Fantastic Four is a bad movie. Don’t go see it if you want an enjoyable 100 minutes in a theater and probably don’t see it for an ironic “so bad I want to make fun of it” kind of way either. It’s a lifeless bad, an entropic bad, a movie so bad it makes me question if there’s even a good movie based on this team to be made. Only the depths of history save Fantastic Four from being the worst superhero movie of all time (it might not even be the worst movie named Fantastic Four) but it’s certainly the worst superhero of this generation and is a top contender for worst film of the year.

Perhaps it isn’t possible to make a good Fantastic Four with the constraints that a non-Marvel studio would put on it. They need to make the principal characters young so they’re more relatable to young people, but then you have a team full of cut-rate Peter Parkers with none of the family-based charm that makes the FF work in the comics. You need to do an origin story but you also need to get Doctor Doom in there because he’s literally the only villain that anyone’s ever heard of so you end up shoehorning that character into a story that doesn’t involve him or he becomes some kind of vestigial Fantastic Fifth. There’s also an unwillingness to use the iconic costumes or codenames that aren’t The Thing, which takes a team with so much history and turns them in to a bunch of generic off-brand versions of themselves.

It’s become quite clear over the weekend that there were some serious behind the scenes squabbles over the making of this movie and it’s certainly apparent in the product given to us on the screen. After the four main characters get their super powers they are held as scientific experiments, a predicament from which Reed escapes and the remaining three are left behind. This creates a great deal of mistrust from Ben Grimm who feels abandoned but throws himself headfirst in to working as a secret weapon of the military. One such military operation is taking Reed back in to custody. When they bring Reed back Johnny is quick to embrace him, Sue feels guilty at being part of the operation that brought him back in and Ben still feels anger. Then Doctor Doom shows up and starts killing a lot of people and it feels like this is going to be the impetus for the four of them to put their differences aside and work together to stop this larger evil a few scenes later in the movie but instead this one confrontation is it. They fight Doom and at the end they seem to be the best of friends even though nothing really changed for all of them, they don’t talk, there aren’t even meaningful glances or anything. Reed goes from missing for an entire year to barking orders that everyone follows in what must have been hours. I bet there was a version of this movie that feels more complete but we’ll never see it and with the right NDAs we might never even know but this is the rare movie that’s boring at 100 minutes but might have been appreciably better at 120 minutes.

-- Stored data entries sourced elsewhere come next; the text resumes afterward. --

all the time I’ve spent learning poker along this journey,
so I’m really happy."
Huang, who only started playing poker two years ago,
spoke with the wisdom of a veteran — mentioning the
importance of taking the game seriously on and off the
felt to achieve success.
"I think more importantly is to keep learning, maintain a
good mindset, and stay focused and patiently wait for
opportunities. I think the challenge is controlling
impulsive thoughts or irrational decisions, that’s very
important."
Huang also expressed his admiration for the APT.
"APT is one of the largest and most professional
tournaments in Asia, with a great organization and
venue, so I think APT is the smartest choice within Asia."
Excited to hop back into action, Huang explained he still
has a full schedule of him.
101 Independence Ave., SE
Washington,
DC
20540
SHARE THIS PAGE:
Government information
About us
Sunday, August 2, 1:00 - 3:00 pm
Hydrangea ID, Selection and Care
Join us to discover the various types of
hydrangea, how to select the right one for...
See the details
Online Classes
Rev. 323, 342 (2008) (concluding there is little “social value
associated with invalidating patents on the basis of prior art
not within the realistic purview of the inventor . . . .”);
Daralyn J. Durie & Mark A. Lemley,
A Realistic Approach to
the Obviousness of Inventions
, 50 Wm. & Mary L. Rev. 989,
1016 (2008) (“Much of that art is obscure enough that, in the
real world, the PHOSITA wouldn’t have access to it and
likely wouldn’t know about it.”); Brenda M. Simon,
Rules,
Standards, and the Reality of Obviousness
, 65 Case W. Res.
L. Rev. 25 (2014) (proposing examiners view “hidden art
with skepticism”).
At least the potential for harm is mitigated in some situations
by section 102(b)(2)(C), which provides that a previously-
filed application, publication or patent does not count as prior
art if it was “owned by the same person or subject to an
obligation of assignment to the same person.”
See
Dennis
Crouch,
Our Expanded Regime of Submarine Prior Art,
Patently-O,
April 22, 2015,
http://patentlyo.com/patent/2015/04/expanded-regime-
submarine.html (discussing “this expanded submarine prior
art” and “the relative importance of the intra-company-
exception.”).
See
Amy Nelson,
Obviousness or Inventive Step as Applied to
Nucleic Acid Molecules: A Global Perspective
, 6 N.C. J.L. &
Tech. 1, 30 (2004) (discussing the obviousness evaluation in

I don’t know where this property goes from here. There’s already word from Fox that their announced Fantastic Four sequel might get scrapped in favor of a Deadpool sequel. Oddly, not announcing sequels for movies that haven’t been released yet doesn’t seem to be an option at all. Perhaps this time Fox has finally stumbled so badly with the franchise that they’ll be willing to work out a deal that returns the characters to Marvel and we start seeing a slow rollout of Latverian mentions in Phase Three of the Marvel Cinematic Universe. I’m not interested in seeing this version of these characters again and I’m sure as hell not excited to sit through another origin story in four years time. I want this to eventually be gotten right but maybe it doesn’t matter, there are enough super hero movies out there without another iteration of the FF taking up all of our time.